TheTechTiger / MHTCET-cutoff-pdf-to-excel

A Python project that converts the cut-off PDFs from the MHT-CET website into Excel sheets for improved readability.
GNU General Public License v3.0
0 stars 0 forks source link

The cutoff 2024 pdf also contains stage 2 #1

Open Yash1231232 opened 3 weeks ago

Yash1231232 commented 3 weeks ago

The data in stage 2 in being skipped but i want both stage one and stage 2 data in my excel sheet Can you tell what to modify to get the desired output

TheTechTiger commented 3 weeks ago

I tried fixing it, but there are no definite identifiers for Stage 2 cut-offs. The backend of the program works by converting the PDF into plain text. For details like college name/code and branch name/code, there's a clear identifier—such as the college name and code lines beginning with the format 'XXXXX - ' (where X is any digit). The same applies for branch, seat level, and category cutoffs.

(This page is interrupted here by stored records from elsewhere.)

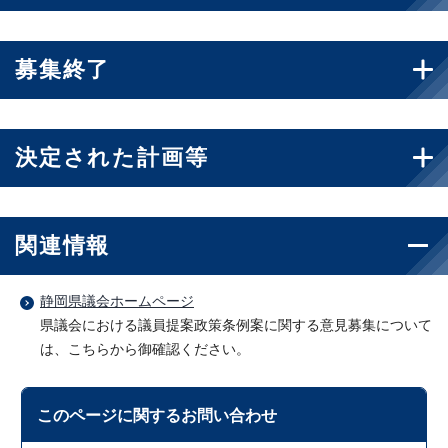
募集終了
決定された計画等
関連情報
静岡県議会ホームページ
県議会における議員提案政策条例案に関する意見募集について
は、こちらから御確認ください。
このページに関する
お問い合わせ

However, when logging the plain text version of the page containing a Stage 2 cut-off, there is no reliable or consistent way to identify the cut-off.

That said, you're welcome to attempt fixing this and contribute to the project. If not, the best approach to ensure accuracy in the Excel sheet is to manually go through the text files and page numbers in the 'skipped' folder, and then add the entries to the Excel sheet after running the data migrator.